KING: How did you two meet?

L. BUSH: We actually grew up together, but we never knew each other. We grew up in Midland, Texas, and George lived there until we were in the eighth grade. That's when he went to Houston.


KING: You go to the same school?

L. BUSH: Went to the same school for one year, the same junior high.

G. BUSH: I went to Sam Houston Elementary School.

L. BUSH: I was at James Bowie. We name our schools for Texas heroes.

KING: And what high school did you go to?

L. BUSH: Then we were -- then I went to Lee High School in Midland.

G. BUSH: We had moved to Houston, and then I was -- I went to Phillips Andover in Massachusetts.

KING: Oh. Oh, ho, oh, ho.

L. BUSH: But then when...

KING: Fancy-dancy. So how did you two meet?

L. BUSH: George had moved back to Midland after graduate school in 1975, and I was working here at a school in Austin. I went home for a week in the summer, and some friends asked us over for dinner, and we married three months later.

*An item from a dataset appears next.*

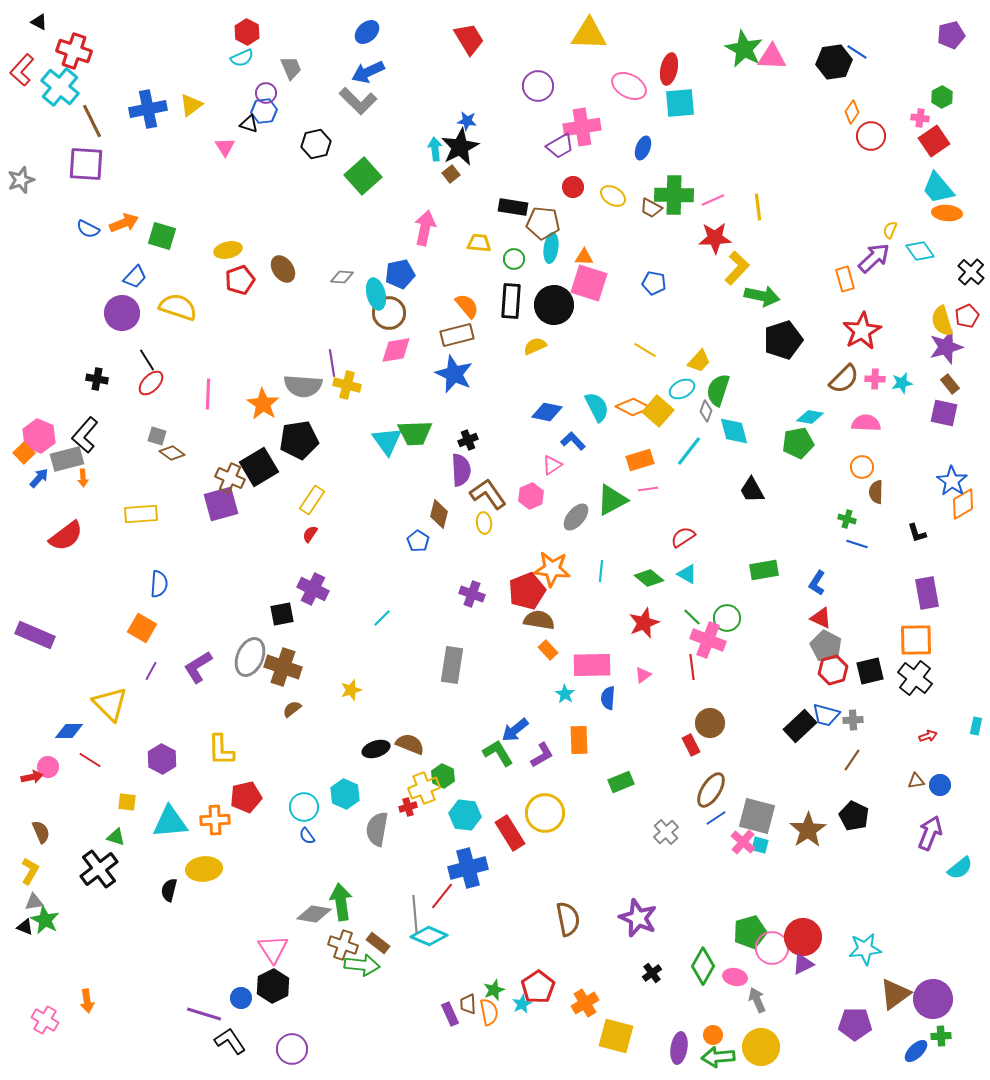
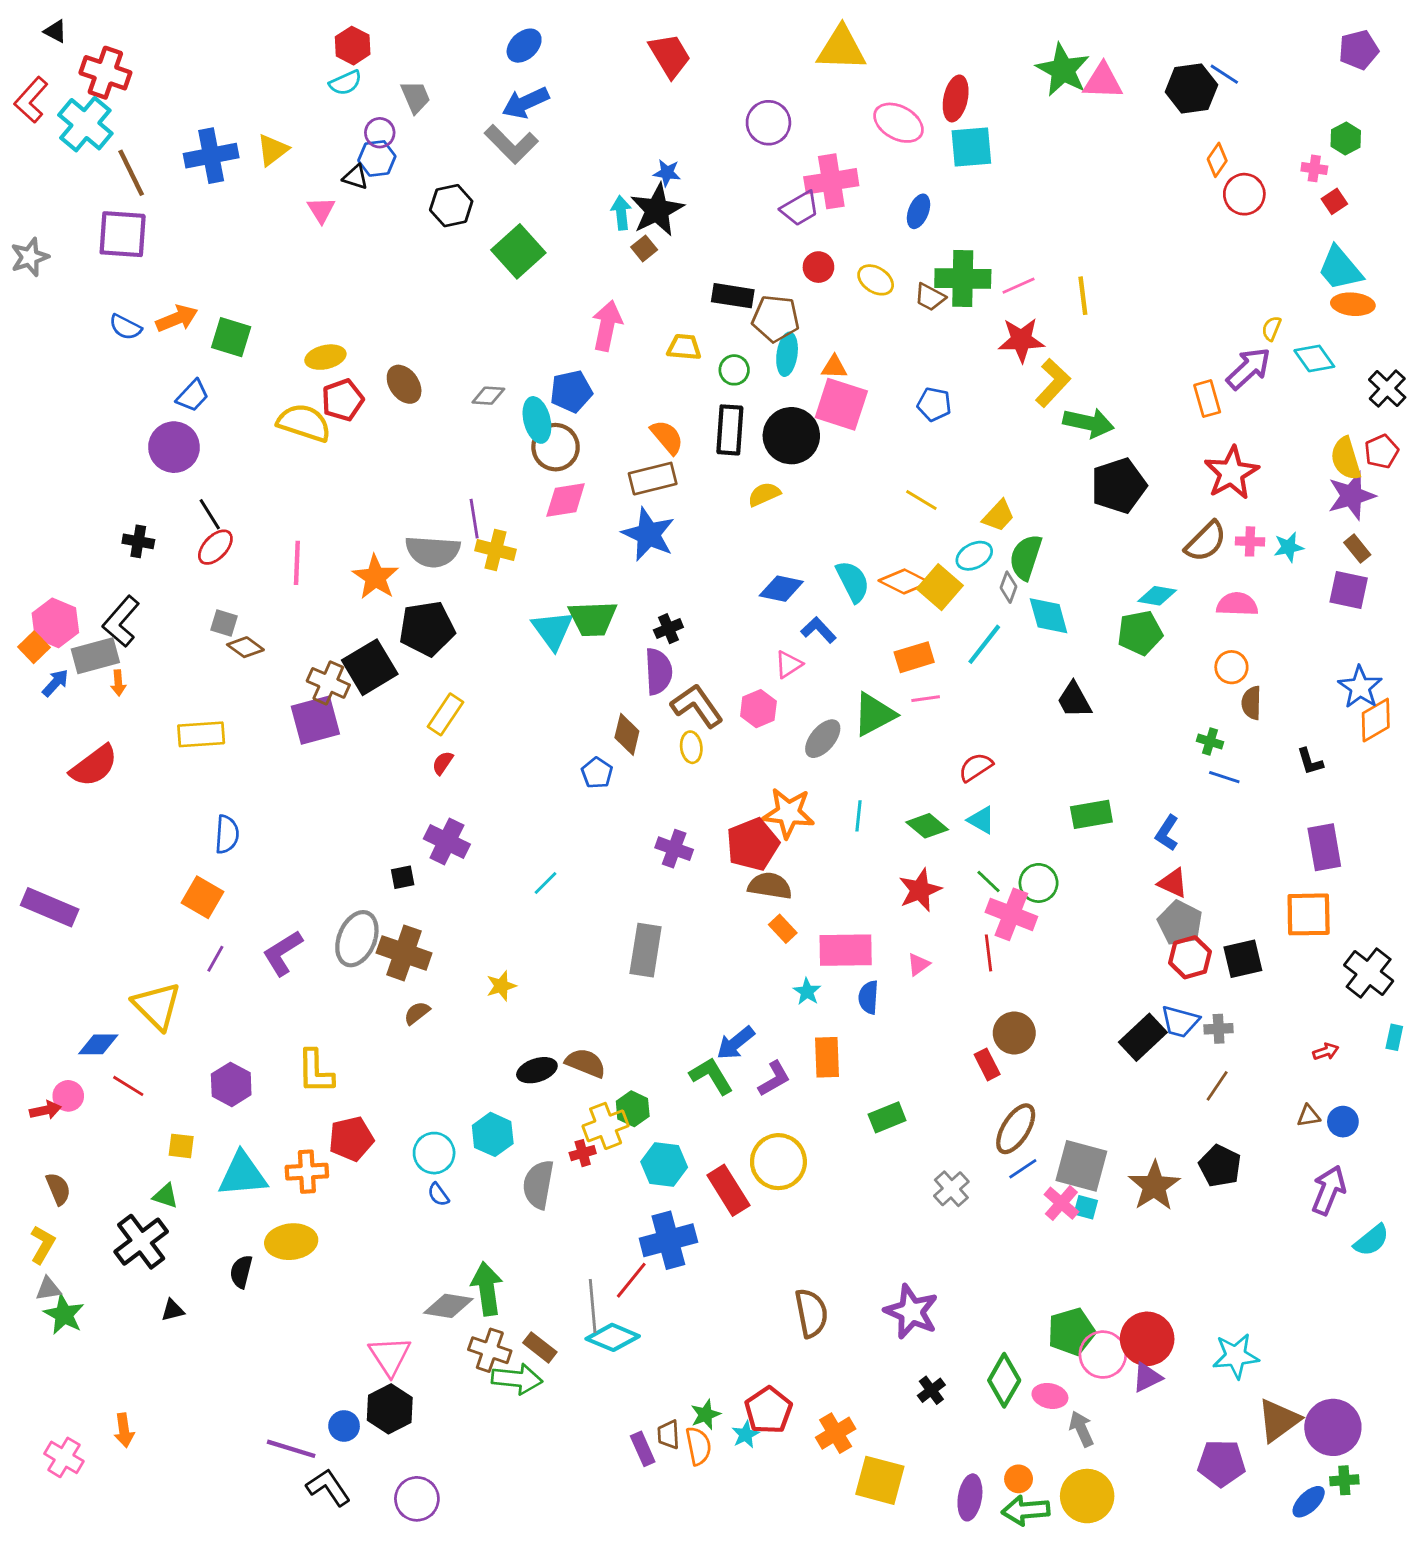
red square: (934, 141) -> (1334, 201), size x0.6
yellow semicircle: (178, 307) -> (304, 423), moved
black square: (282, 614) -> (403, 877), size x0.7
black cross: (915, 678) -> (1369, 973), moved
black triangle: (25, 927) -> (173, 1310), moved, turned -36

G. BUSH: It was -- I fell in love over the barbecue pit.


KING: She changed you a lot, right? She had a great effect on your life.

G. BUSH: Well, yes, she did. She...

KING: No, I mean, you were a single guy leading a pretty good single life.

G. BUSH: I was. And when I married Laura, I found the person I wanted to spend my life with, the rest of my life. And Laura's had a fantastic effect on my life at all age.

KING: Was your feeling instant?

L. BUSH: It was.

KING: Really?

L. BUSH: I mean, it was pretty -- maybe not actually instant, but pretty shortly after that.

G. BUSH: I had a little persuading to do is what she means.

KING: A little courtship.

G. BUSH: I had a few rough edges that she was worried about.

KING: Did your parents approve right away?

G. BUSH: Absolutely. You kidding me? They fell in love faster than I did.

KING: One of the things you said earlier on about politics, Laura, was whether -- what we just asked about, I guess. And you're not a fan of that? You don't like that.

L. BUSH: No. Negative campaigning. Of course... KING: But you expect to see it?

L. BUSH: I mean, I think that's the hard part for families when they're married to somebody who's a candidate or the child of a candidate...

KING: How will you handle it? And how will the girls handle it?

L. BUSH: Well, I think, all three of us will probably not read any critical articles, or you know, use the remote...


KING: And you're going to see commercials. I mean, it's -- you know how it's going to get.

L. BUSH: That's right. I do.

KING: You're prepared for it?

L. BUSH: Well, I don't know if you're ever prepared for it, but I also know it's a fact of life in politics.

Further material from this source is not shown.